Standard delay after transfer = 17/Fsys3

Adequate delay between transfers must be specified for long data streams because the

QSPI module requires time to load a transmit RAM entry for transfer. Receiving

devices need at least the standard delay between successive transfers.


17/Fsys3 is 80MHz or 12.5Ns, so 17 of them are 212.5ns. That's close to the delays I'm measuring.


That's also a lot at 20MHz. The effective throughput at 20MHz (the maximum allowed) is only 12.5MHz.

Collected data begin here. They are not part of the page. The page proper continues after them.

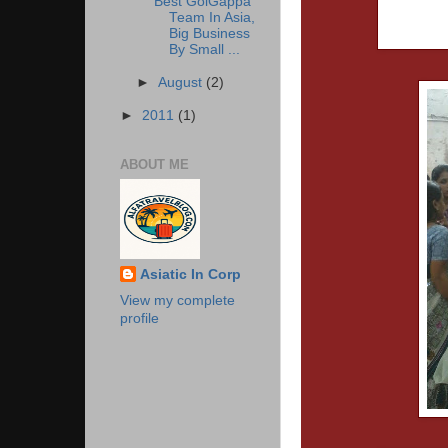
Best GolGappa
Team In Asia,
Big Business
By Small ...
►
August
(2)
►
2011
(1)
ABOUT ME
Asiatic In Corp
View my complete
profile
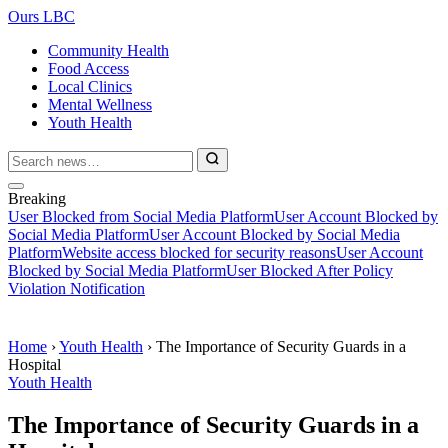
Ours LBC
Community Health
Food Access
Local Clinics
Mental Wellness
Youth Health
Breaking
User Blocked from Social Media Platform
User Account Blocked by
Social Media Platform
User Account Blocked by Social Media
Platform
Website access blocked for security reasons
User Account
Blocked by Social Media Platform
User Blocked After Policy
Violation Notification
Home
›
Youth Health
›
The Importance of Security Guards in a
Hospital
Youth Health
The Importance of Security Guards in a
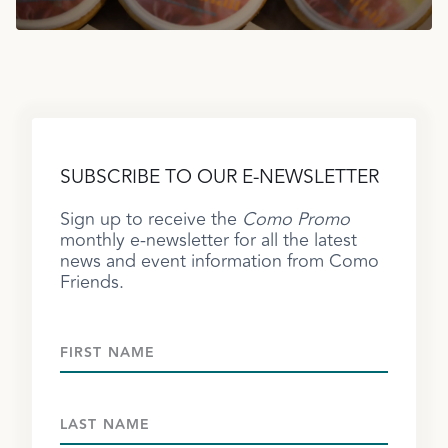
SUBSCRIBE TO OUR E-NEWSLETTER
Sign up to receive the
Como Promo
monthly e-newsletter for all the latest
news and event information from Como
Friends.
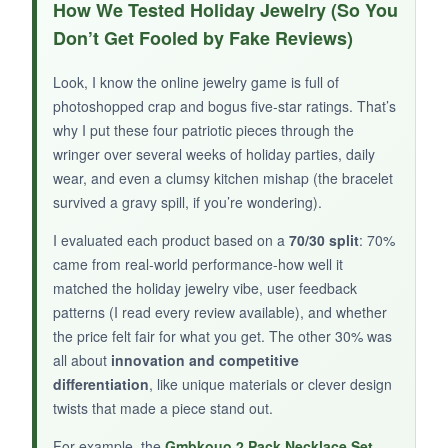
You can’t beat the price, and the included
How We Tested Holiday Jewelry (So You
message card
makes it a cute, no-fuss gift.
Don’t Get Fooled by Fake Reviews)
It’s featherlight, so I popped it on for a
Christmas parade and forgot I was wearing it.
Look, I know the online jewelry game is full of
The design is vibrant from a distance, and
photoshopped crap and bogus five-star ratings. That’s
casual friends will think it’s a thoughtful
why I put these four patriotic pieces through the
gesture.
wringer over several weeks of holiday parties, daily
wear, and even a clumsy kitchen mishap (the bracelet
survived a gravy spill, if you’re wondering).
I evaluated each product based on a
70/30 split
: 70%
NOT SO GOOD:
came from real-world performance-how well it
The medallion feels like thin metal and the
matched the holiday jewelry vibe, user feedback
patterns (I read every review available), and whether
print might scratch over time. The chain is
the price felt fair for what you get. The other 30% was
delicate-I wouldn’t wear it daily. It’s essentially
all about
innovation and competitive
a one-season wonder.
differentiation
, like unique materials or clever design
twists that made a piece stand out.
For example, the
Gmbkouo 2 Pack Necklace Set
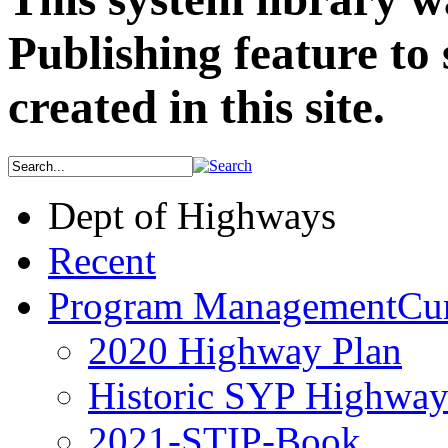
Publishing feature to 
created in this site.
Dept of Highways
Recent
Program Management
Cur
2020 Highway Plan
Historic SYP Highway
2021-STIP-Book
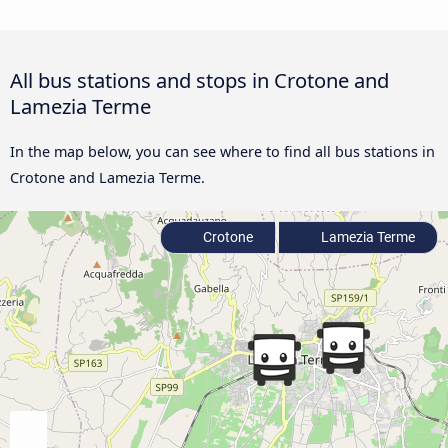
All bus stations and stops in Crotone and
Lamezia Terme
In the map below, you can see where to find all bus stations in
Crotone and Lamezia Terme.
Crotone
Lamezia Terme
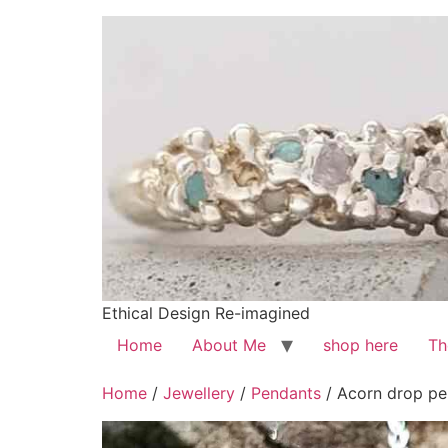
Ethical Design Re-imagined
Home
About Me
shop here
Th
Home
/
Jewellery
/
Pendants
/ Acorn drop pen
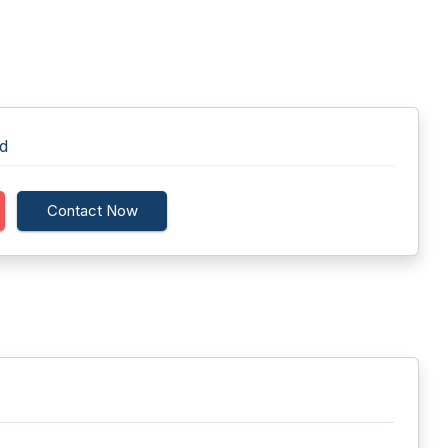
td
Contact Now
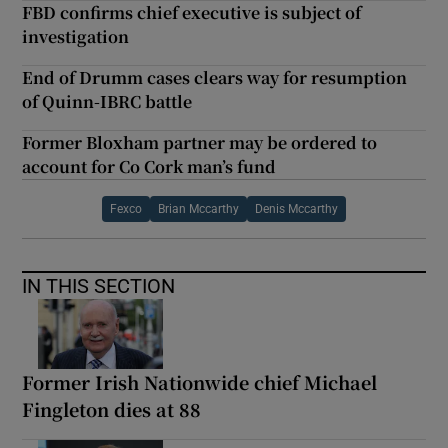
FBD confirms chief executive is subject of
investigation
End of Drumm cases clears way for resumption
of Quinn-IBRC battle
Former Bloxham partner may be ordered to
account for Co Cork man’s fund
Fexco
Brian Mccarthy
Denis Mccarthy
IN THIS SECTION
Former Irish Nationwide chief Michael
Fingleton dies at 88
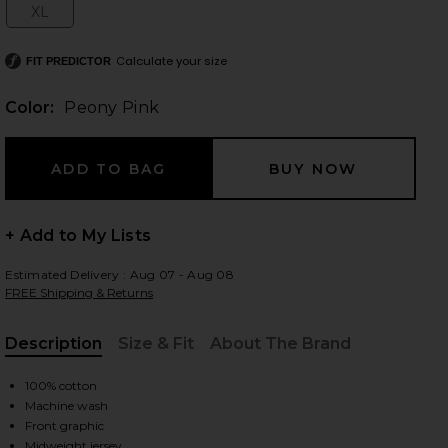
XL
Size:
Calculate your size
FIT PREDICTOR
 slides
Color:
Peony Pink
+ Add to My Lists
Estimated Delivery : Aug 07 - Aug 08
FREE Shipping & Returns
Description
Size & Fit
About The Brand
, Cu
100% cotton
Machine wash
iew 2 of 4 Cropped Boxy Tee Shirt in Peony Pink
view
Front graphic
Midweight jersey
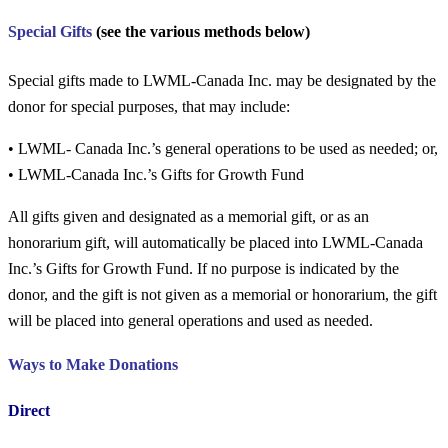
Special Gifts
(see the various methods below)
Special gifts made to LWML-Canada Inc. may be designated by the
donor for special purposes, that may include:
•
LWML- Canada Inc.’s general operations to be used as needed; or,
•
LWML-Canada Inc.’s
Gifts for Growth
Fund
All gifts given and designated as a memorial gift, or as an
honorarium gift, will automatically be placed into LWML-Canada
Inc.’s
Gifts for Growth
Fund. If no purpose is indicated by the
donor, and the gift is not given as a memorial or honorarium, the gift
will be placed into general operations and used as needed.
Ways to Make
Donations
Direct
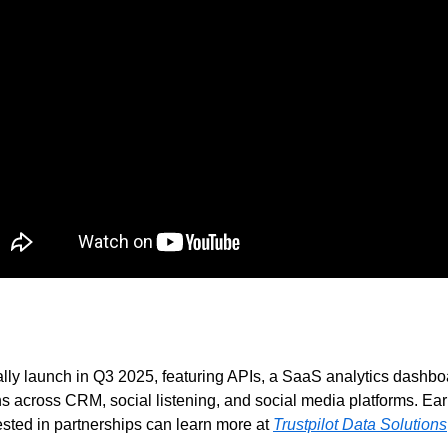
ially launch in Q3 2025, featuring APIs, a SaaS analytics dashb
ns across CRM, social listening, and social media platforms. Earl
sted in partnerships can learn more at 
Trustpilot Data Solutions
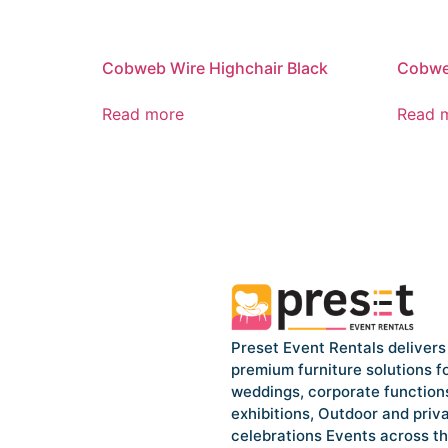
Cobweb Wire Highchair Black
Cobweb
Read more
Read 
Preset Event Rentals delivers
premium furniture solutions f
weddings, corporate function
exhibitions, Outdoor and priv
celebrations Events across t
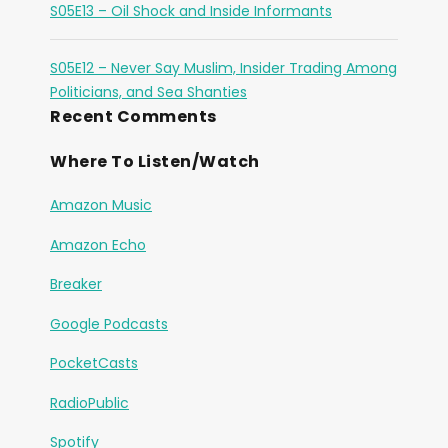
S05E13 – Oil Shock and Inside Informants
S05E12 – Never Say Muslim, Insider Trading Among
Politicians, and Sea Shanties
Recent Comments
Where To Listen/Watch
Amazon Music
Amazon Echo
Breaker
Google Podcasts
PocketCasts
RadioPublic
Spotify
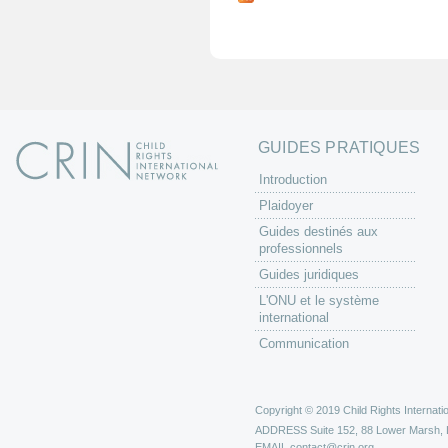
g
e
s
GUIDES PRATIQUES
Introduction
Plaidoyer
Guides destinés aux
professionnels
Guides juridiques
L'ONU et le système
international
Communication
Copyright © 2019 Child Rights Internatio
ADDRESS
Suite 152, 88 Lower Marsh,
EMAIL
contact@crin.org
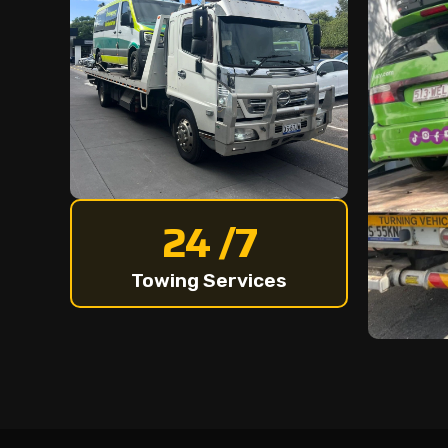
24 /7
Towing Services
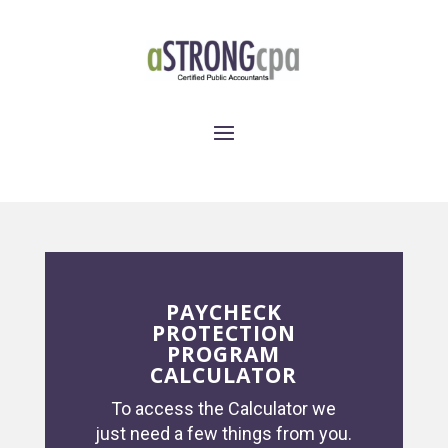
PAYCHECK
PROTECTION
PROGRAM
CALCULATOR
To access the Calculator we
just need a few things from you.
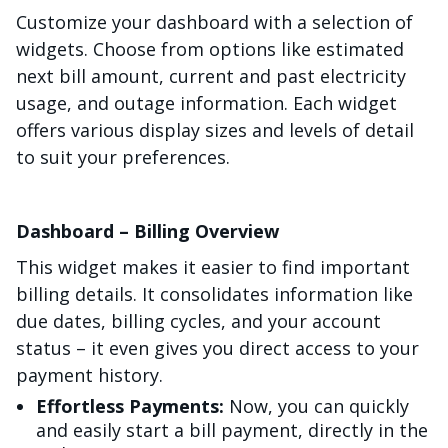
Customize your dashboard with a selection of
widgets. Choose from options like estimated
next bill amount, current and past electricity
usage, and outage information. Each widget
offers various display sizes and levels of detail
to suit your preferences.
Dashboard – Billing Overview
This widget makes it easier to find important
billing details. It consolidates information like
due dates, billing cycles, and your account
status – it even gives you direct access to your
payment history.
Effortless Payments:
Now, you can quickly
and easily start a bill payment, directly in the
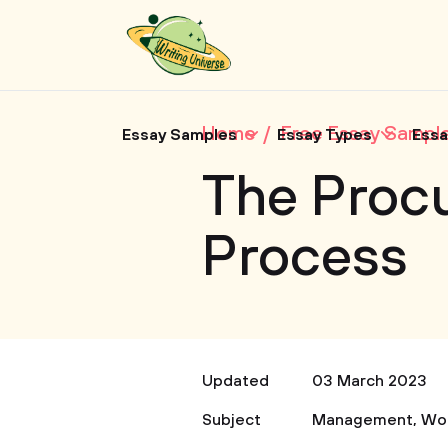
Home
Free Essay Sampl
Essay Samples
Essay Types
Essa
The Proc
Process
Updated
03 March 2023
Subject
Management
,
Wo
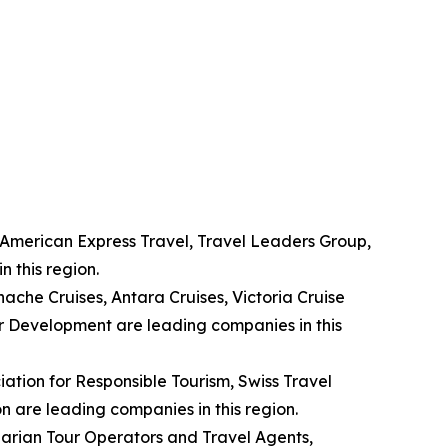
, American Express Travel, Travel Leaders Group,
 this region.
nache Cruises, Antara Cruises, Victoria Cruise
r Development are leading companies in this
ation for Responsible Tourism, Swiss Travel
n are leading companies in this region.
garian Tour Operators and Travel Agents,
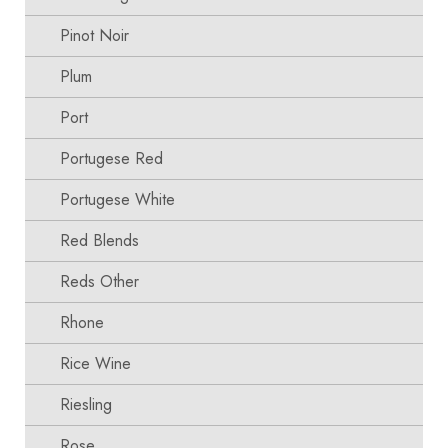
Pinot Noir
Plum
Port
Portugese Red
Portugese White
Red Blends
Reds Other
Rhone
Rice Wine
Riesling
Rose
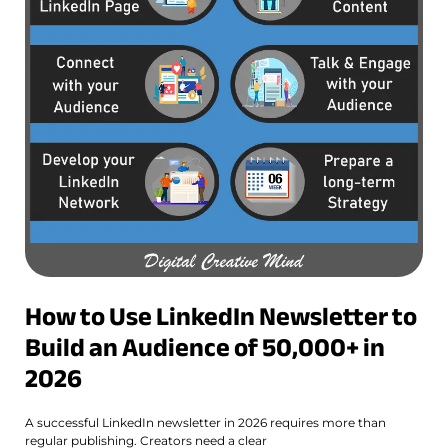
How to Use LinkedIn Newsletter to
Build an Audience of 50,000+ in
2026
A successful LinkedIn newsletter in 2026 requires more than
regular publishing. Creators need a clear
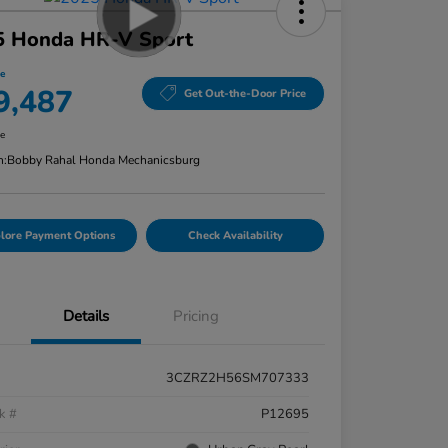
5 Honda HR-V Sport
ce
9,487
Get Out-the-Door Price
re
n:
Bobby Rahal Honda Mechanicsburg
lore Payment Options
Check Availability
Details
Pricing
3CZRZ2H56SM707333
k #
P12695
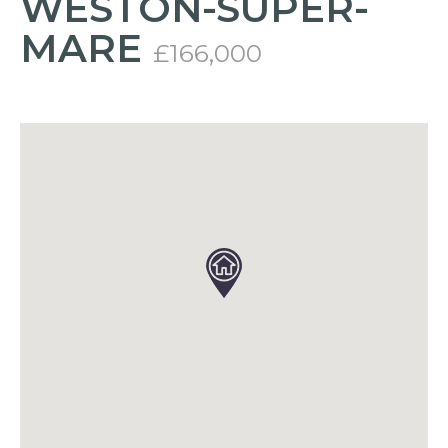
WESTON-SUPER-
MARE
£166,000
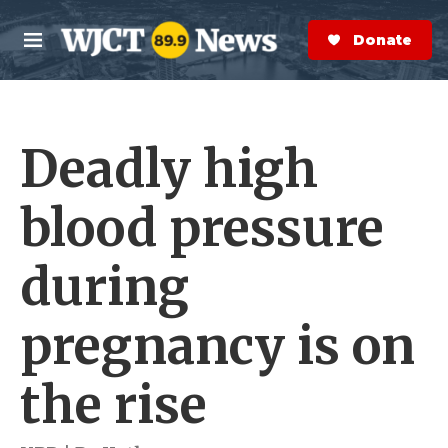
Skip to main content
S
e
Donate Now
M
a
e
r
n
c
u
h
Deadly high
e
r
y
blood pressure
during
pregnancy is on
the rise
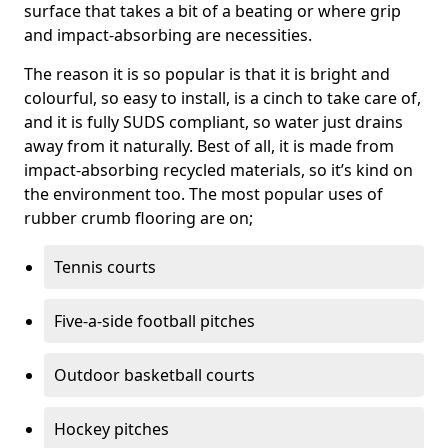
surface that takes a bit of a beating or where grip
and impact-absorbing are necessities.
The reason it is so popular is that it is bright and
colourful, so easy to install, is a cinch to take care of,
and it is fully SUDS compliant, so water just drains
away from it naturally. Best of all, it is made from
impact-absorbing recycled materials, so it’s kind on
the environment too. The most popular uses of
rubber crumb flooring are on;
Tennis courts
Five-a-side football pitches
Outdoor basketball courts
Hockey pitches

There's another bottleneck in the QSPI. In order to start a transfer, the QAR has to be written twice and the QDR has to be written with the commands and data for the transfer. Then after a transfer, QAR has to be written again and the received data read back from QDR. So that's from 6 to 51 reads and writes of the QSPI registers, ignoring any writes to QMR and QDLYR. Since the QSPI isn't running at the CPU clock rate it takes a while to read and write its registers.


Which you'd expect to be pretty fast unless told otherwise. As there's nothing in the manuals on this subject, read these:


Re: MCF5307, execution speed question


Discussing Motorola 68k/ColdFire microprocessors


That concerns writing to the GPIO registers, which take 18 CPU Clocks on the MCF5329, possibly 12 on the MCF52xx and maybe more on the MCF54xx, It depends on which CPU you're using. On the MCF5329 this is 18 clocks, and 33 clocks for a "port |= bit" instruction.


I'm measuring 15 CPU clocks for QSPI register reads and writes. That adds up to over 750 CPU Clocks for a 16 byte transfer, or over 3us.